My dyslexia makes both reading and particularly writing a challenge. It’s true to say that I would probably never have learnt to read at all were it not for my mother being so determined I would not be left behind. I was lucky enough to get treatment at Guy’s Hospital in the first NHS Dyslexic unit in the UK along with further teaching from many specialists over the years. Thanks to these opportunities I was able to get a few ‘O’ levels but though I did study and complete ‘A’ levels, university was, at that time, not a possibility. Like all dyslexics I have found a myriad of ways to get round the problems it presents. So far I have been fairly successful at this so that I have been able both to write and to keep down a job in a major bookshop which affords me a living.
I started out in the film industry. I was a runner, PA, and then a Clapper Loader (assists the Focus Puller, puts the film in the camera and ‘claps’ the slate at the start of a take) and worked on many television commercials, TV shows and even a few movies. My last gig as a loader was Michael Winner’s ‘Parting Shots’. Never heard of it? I am not surprised. It had an awesome cast, everybody from Ben Kingsley to Ollie Reed, but what a shocking film.
I was a script editor on Family Affairs: remember that? Channel Five’s flagship soap. Famous I think for the largest single cast cull in a river boating accident? I went on to be a writer for the show for a year. The politics nearly killed me but some of the people were fantastic and among them some superb writers.

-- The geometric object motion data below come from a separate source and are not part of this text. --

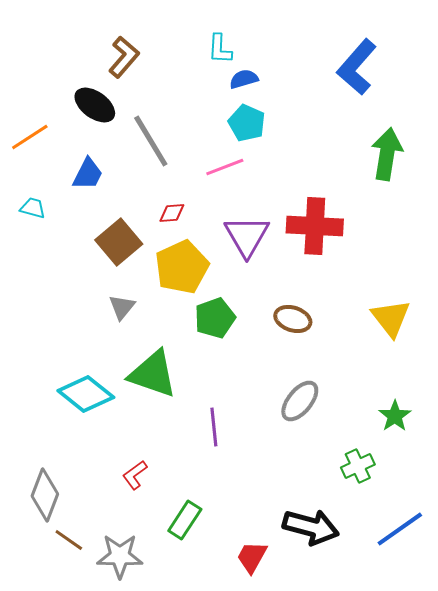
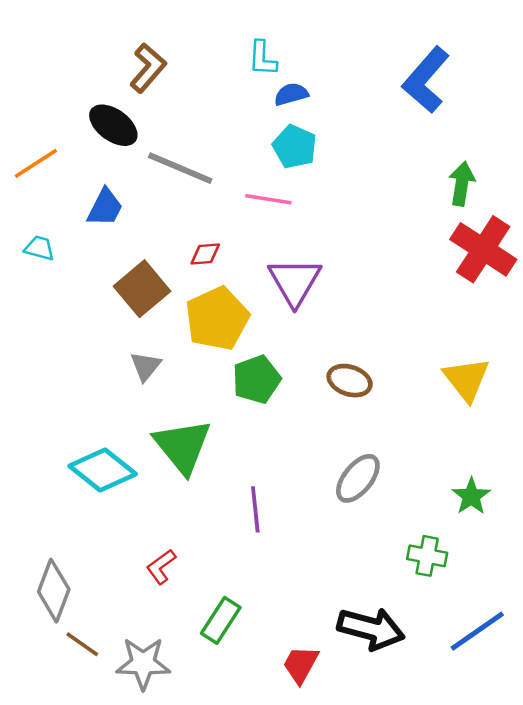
gray line: (151, 141) -> (180, 168), turned -36
green arrow: (387, 154) -> (462, 184), size x0.7
pink line: (225, 167) -> (268, 199), turned 30
red cross: (315, 226) -> (483, 249), moved, turned 30
green triangle: (153, 374) -> (183, 446), turned 32
green cross: (358, 466) -> (427, 556), turned 36

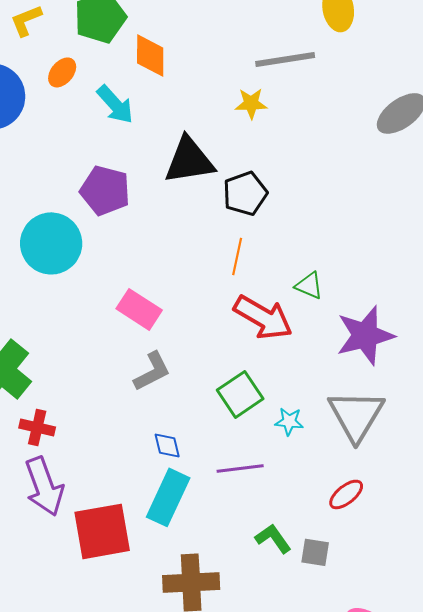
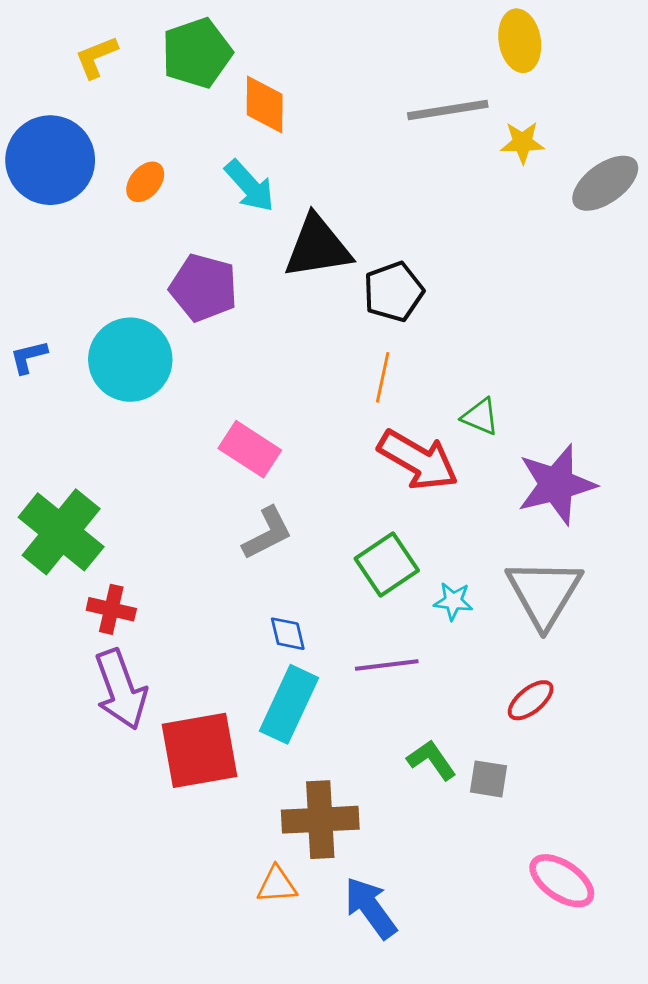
orange ellipse: (62, 72) -> (145, 182), moved
yellow star: (251, 103) -> (522, 142), moved
cyan arrow: (115, 104) -> (250, 186), moved

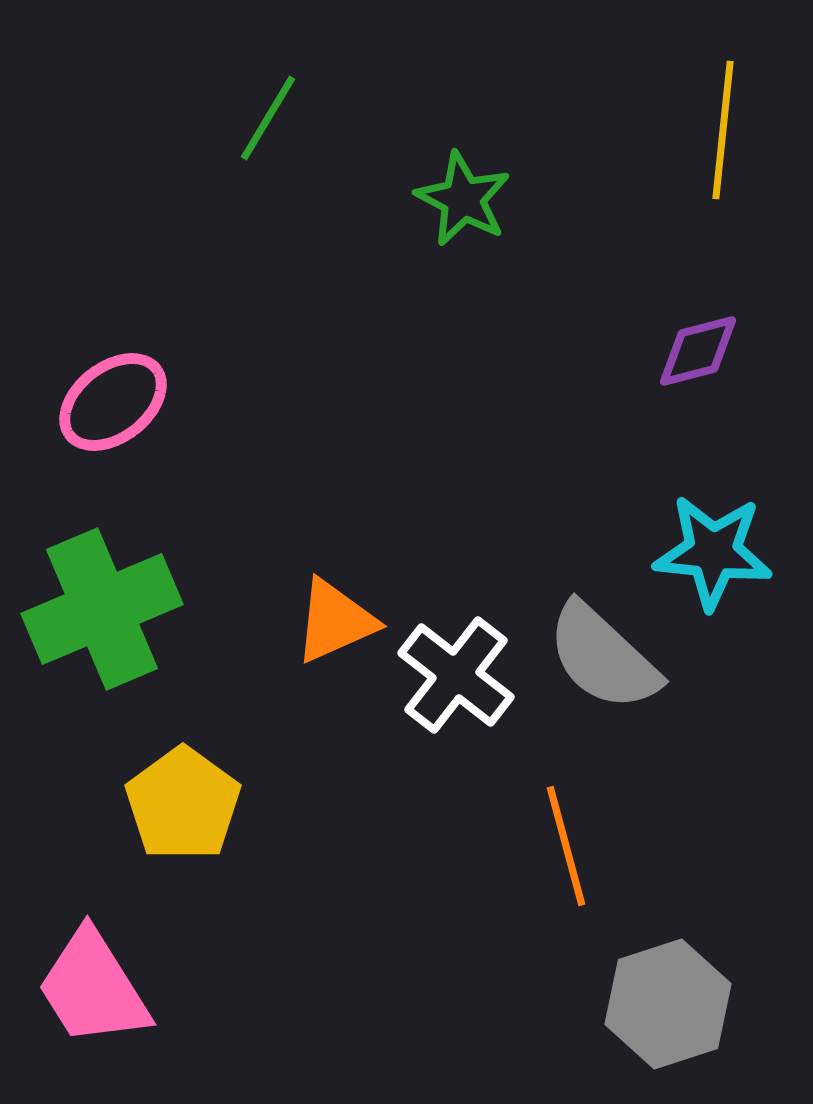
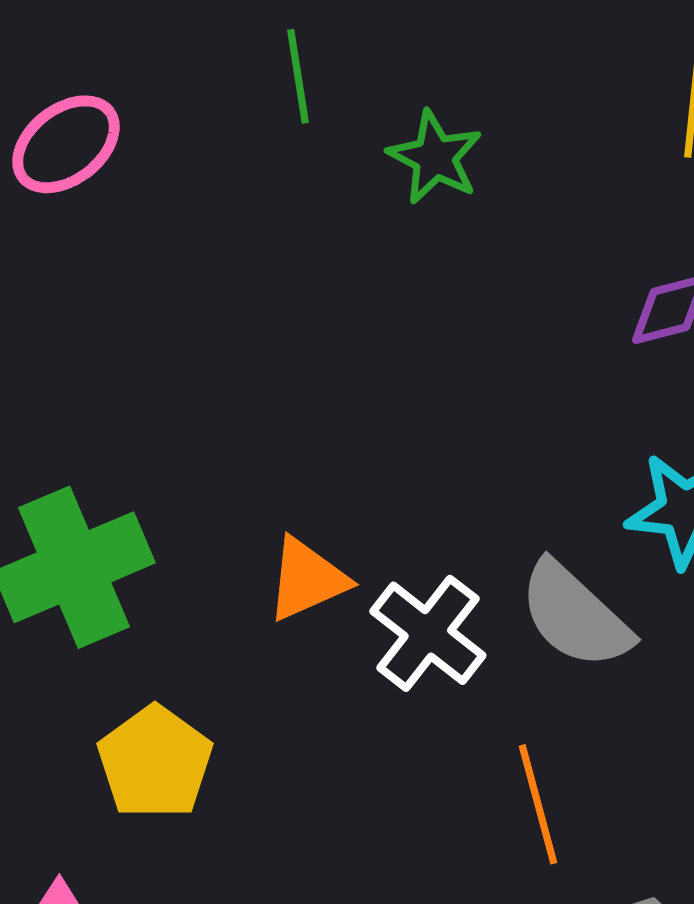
green line: (268, 118) -> (298, 76), moved, turned -40
pink ellipse: (113, 402) -> (66, 144), moved

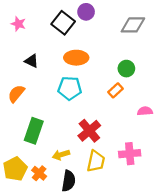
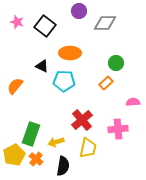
black square: (63, 23) -> (45, 26), moved
gray diamond: (133, 25) -> (105, 23), moved
black triangle: (32, 61) -> (42, 66), moved
green rectangle: (34, 131) -> (31, 134), moved
pink cross: (130, 154) -> (118, 129), moved

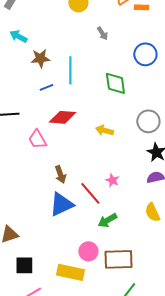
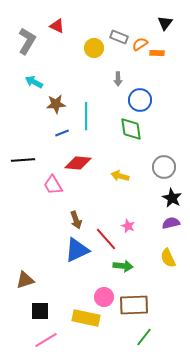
gray arrow: (102, 33) -> (118, 79), turned 32
blue circle: (145, 54) -> (140, 100), moved
green arrow: (107, 220) -> (123, 266), turned -144

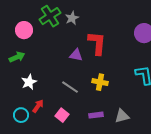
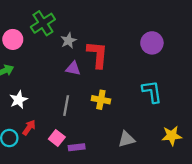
gray star: (72, 18) -> (68, 41), moved
gray line: (70, 87) -> (66, 106), turned 66
purple rectangle: (96, 115) -> (77, 147), moved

After that I went into bookselling. I worked at John Sandoe’s, one of the greatest bookshops in the world www.johnsandoe.com (go and visit) for many years and though I have left there now I have moved to a fabulous place in the heart of the academic book world. A world in which, ironically, despite several attempts, I could never get a look in.
The first book that really brought the power of stories to life for me was a collection of Arthur Conan Doyle’s Sherlock Holmes novels that my aunt lent to me. I sat, aged 12, in an old crumpled armchair in a book-lined sunroom where she used to work and I was transported to St. Bartholomew’s hospital and the voice of that crisp brilliant mind elucidating on the powers of deduction while he beat a corpse with the stick to see the effect of post mortem bruising?
My favorite book is Alexander Dumas The Count of Monte Cristo.